So far what they've done is seemingly to protect the merchants reputation and perhaps protect GL from some imagined legal backlash? The backlash would have no basis is court or other services like Google's own SafeBrowing would not be viable.

Are we to assume the GL cares more about that than users/visitors to these sites?

The statement from GP is frankly pathetic.

The real reason is almost certainly something along the lines of 'it's possible we could get sued for libel' or 'we have been threatened with a libel suit'. Not that such a case would ever go anywhere, but I imagine they figure that it's more trouble than it's worth.

They have safe harbor protection.

But maybe not any more - since they're now shown to be acting in an editorial capacity...

Is it possible that gitlab's position is that the presence of malware is proof that the site is vulnerable, not that the malware is the vulnerability?

I addressed that in the second half of my comment.

I'm not sure if responsible disclosure applies here. This isn't an unannounced 0-day that could in theory be in the hands of criminal elements. Responsible disclosure only works because there is a reasonable chance that an exploit is not already widespread.

> an open invitation for malicious users to exploit.

Malicious entities have already exploited these websites. This problem is widespread - over 1000 merchants. The author has not put the cart before the horse.

If I wanted to protect my family against this by installing uBlock Origin on their machines, could uBlock possibly be hosted somewhere where they wouldn't face this censorship? They have in the past temporarily blocked websites (e.g. Sourceforge adware) but have rapidly unblocked them when the issue is resolved; this has saved my bacon on numerous occasions.

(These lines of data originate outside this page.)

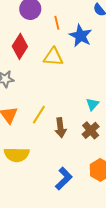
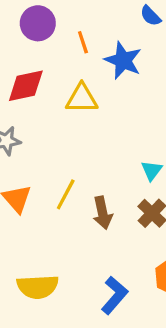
red diamond: (20, 46) -> (26, 86), turned 50
yellow semicircle: (17, 155) -> (38, 287), moved

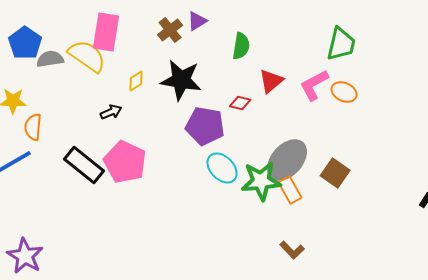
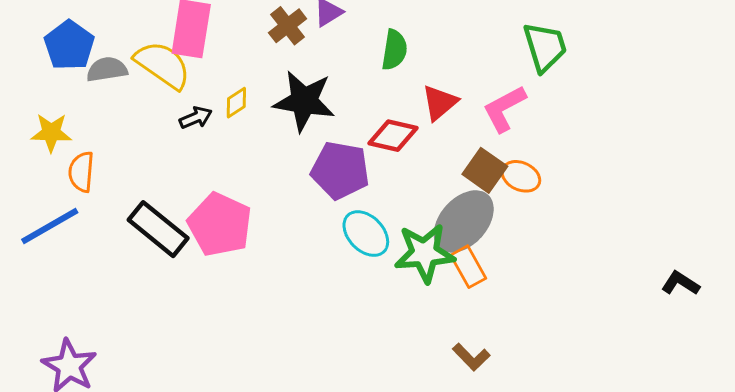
green trapezoid: (341, 44) -> (545, 47), turned -30
orange ellipse: (344, 92) -> (521, 176), moved
red diamond: (240, 103) -> (393, 136), size x1.5
black arrow: (111, 112) -> (196, 118), moved
brown square: (335, 173) -> (485, 170), moved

I really appreciate the transparency here - kudos. You have your facts wrong.

Why are you putting the interests of merchants before the interest of users (of these merchants)?

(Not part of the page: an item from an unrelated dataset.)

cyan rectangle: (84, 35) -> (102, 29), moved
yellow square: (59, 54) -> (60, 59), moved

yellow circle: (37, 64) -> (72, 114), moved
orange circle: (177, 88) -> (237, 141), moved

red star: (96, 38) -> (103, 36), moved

Do you think Google should "responsibly" disclose and wait for webmaster's response before putting websites into Safe Browsing list?

Can I host a project which includes a list similar to Google Safe Browsing, or an adware remover where I list software I consider to be adware?

What about the consumers who are being put at risk of being defrauded? Do they not have a right to protection? Malware infected ecommerce sites could be stealing credit card info and robbing consumers. Merchants who endanger consumers by failing to provide a secure platform for digital transactions do not have any right to be protected from having their negligence exposed.

A 'normal consumer' won't be helped by such a technical list on github/gitlab. Do you really believe they would look there? If they wanted protection they could have installed Ad-blockers etc. long time ago already. (Or use more reputable shops)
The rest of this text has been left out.